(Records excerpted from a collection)
* * *

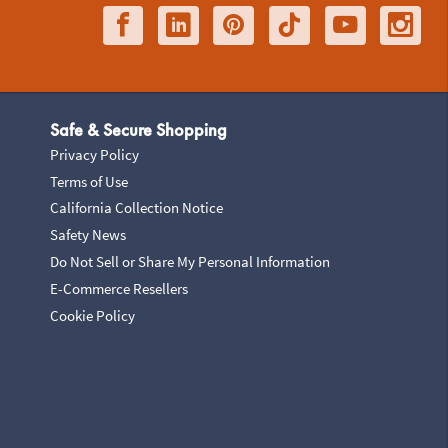
Safe & Secure Shopping
Privacy Policy
Terms of Use
California Collection Notice
Safety News
Do Not Sell or Share My Personal Information
E-Commerce Resellers
Cookie Policy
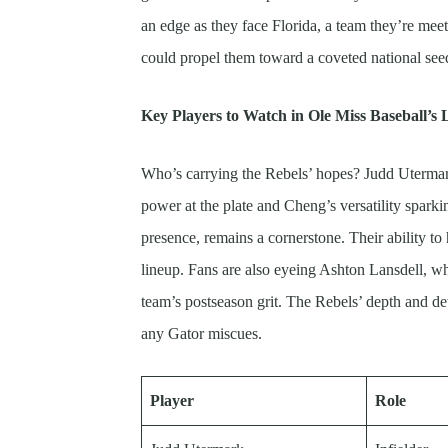
an edge as they face Florida, a team they’re meeti
could propel them toward a coveted national see
Key Players to Watch in Ole Miss Baseball’s
Who’s carrying the Rebels’ hopes? Judd Uterma
power at the plate and Cheng’s versatility sparkin
presence, remains a cornerstone. Their ability to 
lineup. Fans are also eyeing Ashton Lansdell, wh
team’s postseason grit. The Rebels’ depth and d
any Gator miscues.
Player
Role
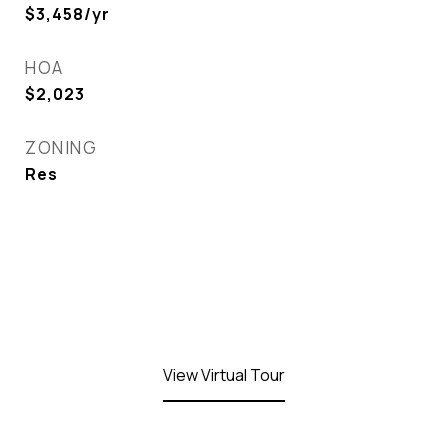
$3,458/yr
HOA
$2,023
ZONING
Res
View Virtual Tour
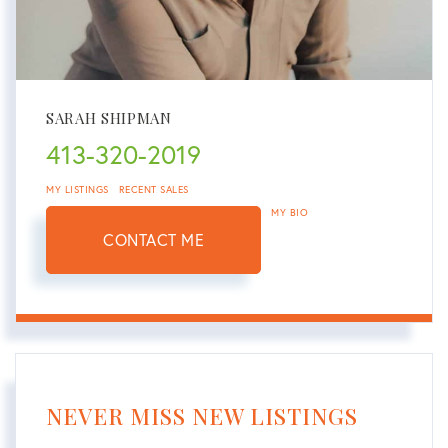
SARAH SHIPMAN
413-320-2019
MY LISTINGS
RECENT SALES
MY BIO
CONTACT ME
NEVER MISS NEW LISTINGS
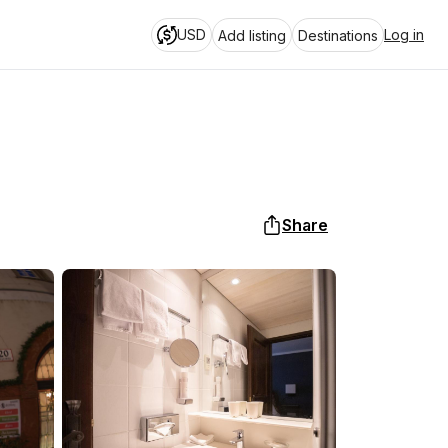
USD
Log in
Add listing
Destinations
Share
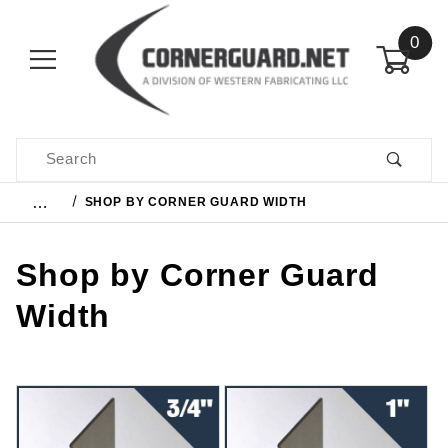
0
Product Search
…
SHOP BY CORNER GUARD WIDTH
Shop by Corner Guard
Width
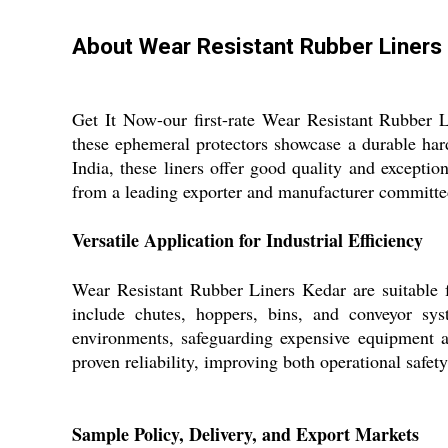
About Wear Resistant Rubber Liners
Get It Now-our first-rate Wear Resistant Rubber 
these ephemeral protectors showcase a durable hard
India, these liners offer good quality and exceptio
from a leading exporter and manufacturer committed
Versatile Application for Industrial Efficiency
Wear Resistant Rubber Liners Kedar are suitable fo
include chutes, hoppers, bins, and conveyor sys
environments, safeguarding expensive equipment a
proven reliability, improving both operational safe
Sample Policy, Delivery, and Export Markets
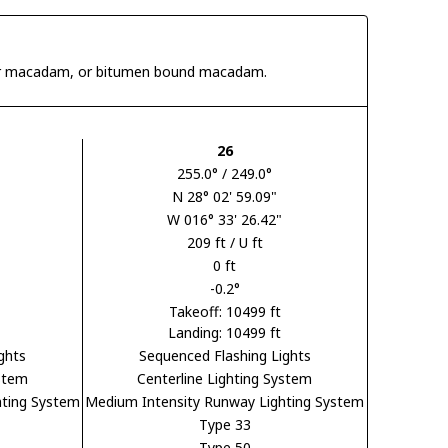
 tar macadam, or bitumen bound macadam.
26
255.0° / 249.0°
N 28° 02' 59.09"
W 016° 33' 26.42"
209 ft / U ft
0 ft
-0.2°
Takeoff: 10499 ft
Landing: 10499 ft
ghts
Sequenced Flashing Lights
ystem
Centerline Lighting System
hting System
Medium Intensity Runway Lighting System
Type 33
Type 50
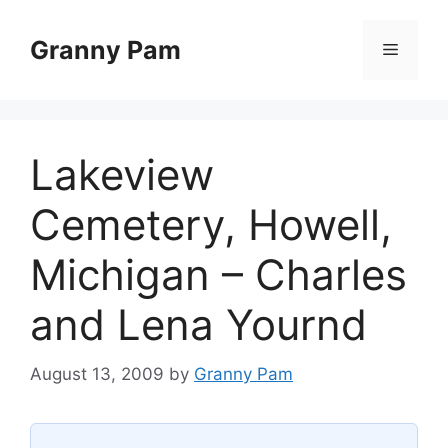
Skip
to
Granny Pam
Menu
content
Lakeview
Cemetery, Howell,
Michigan – Charles
and Lena Yournd
August 13, 2009
by
Granny Pam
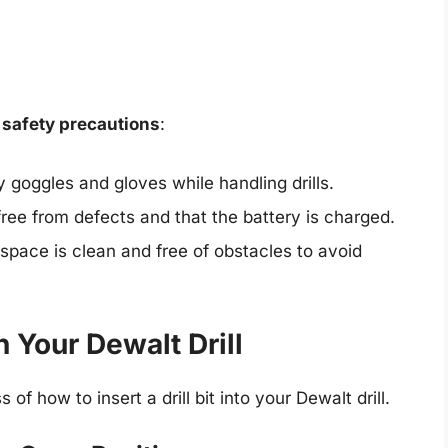
e
safety precautions
:
goggles and gloves while handling drills.
 free from defects and that the battery is charged.
pace is clean and free of obstacles to avoid
in Your Dewalt Drill
of how to insert a drill bit into your Dewalt drill.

* * *

◆ What to produce
Show every line above in which the word "System" appears.

◆ Task output
Centerline Lighting System
hting System
Medium Intensity Runway Lighting System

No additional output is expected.